VCs To Data Startups: Your Fancy Tool Is Not A Product, It’s Just Nerdy

By Kia Kokalitcheva. This article originally appeared on VentureBeat, May 20, 2014.

SAN FRANCISCO — A statistical model is not a product — yet.

Data nerds might be incredibly good at creating fancy datamodels and tools, but if they want to take those skills and create a company, they need to make sure they build an actual product that actual people want to use, says Scott Rainey, a partner at Redpoint Ventures.

“This isn’t about building a science project, it’s about building something that solves a business problem,” Rainey said during a panel discussion at our DataBeat conference yesterday.

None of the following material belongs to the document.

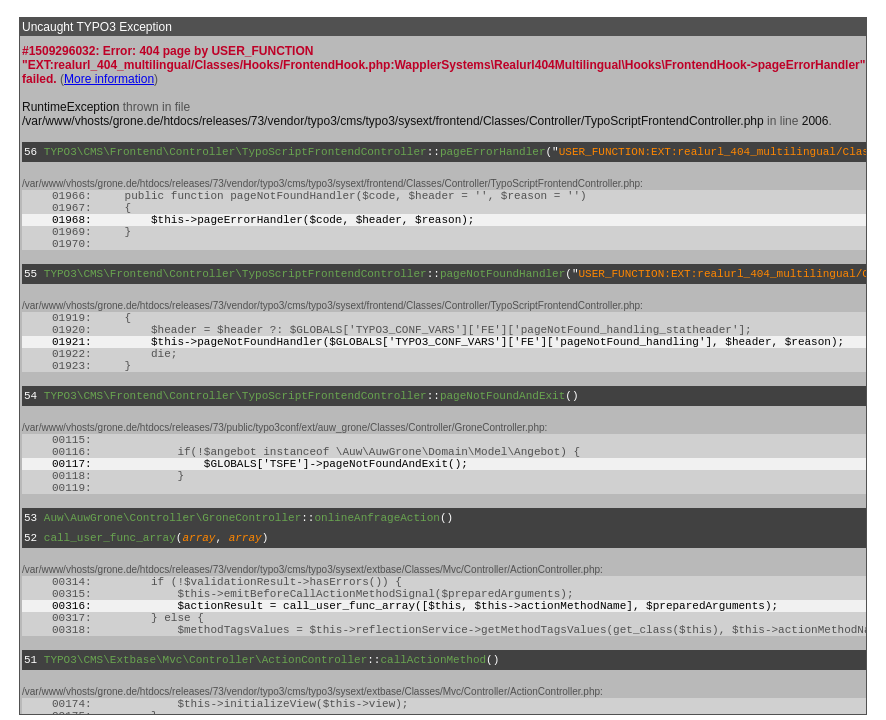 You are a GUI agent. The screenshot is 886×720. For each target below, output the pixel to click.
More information (109, 79) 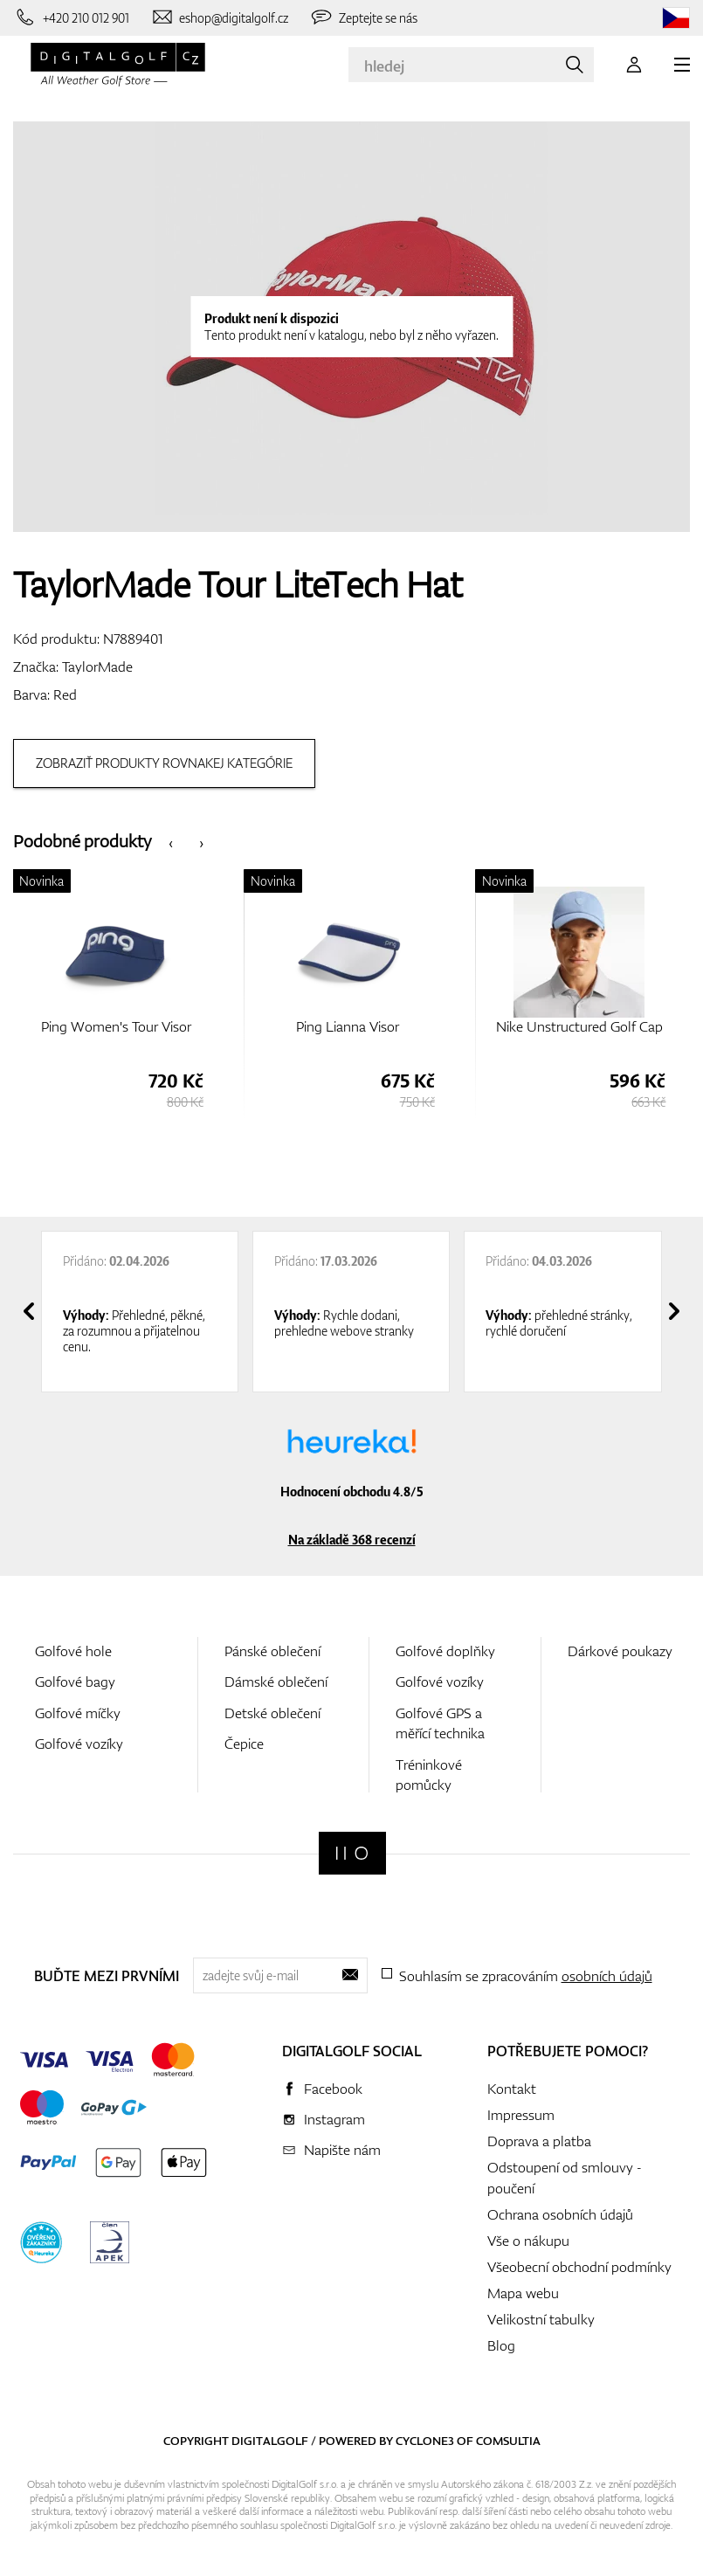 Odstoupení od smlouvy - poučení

Rainey, along with XSeed Capital’s Robert Siegel, Accel Partners’ Jake Flomenberg, and Data Collective’s Matt Ocko, discussed what it takes for a big data company (or entrepreneur) to capture their attention and investment, and also to make a real dent into the market.

The consensus: Even big data companies need to take a look at the market, realize they’re not alone, focus on shrinking their weaknesses, and create something that truly helps someone.

This is something we often hear in the context of consumer products: Do people really need yet another photo-sharing app or Uber-for-a-random-item?

Hint: no.

So this is an important moment for big data startups. You may have built some fancy data modeling tool, but why should any one of these venture capitalists give you their precious money? What problem are you solving and for what future customers?

You are just as much of a dime-a-dozen startup as the photo-sharing app if you can’t answer these basic questions.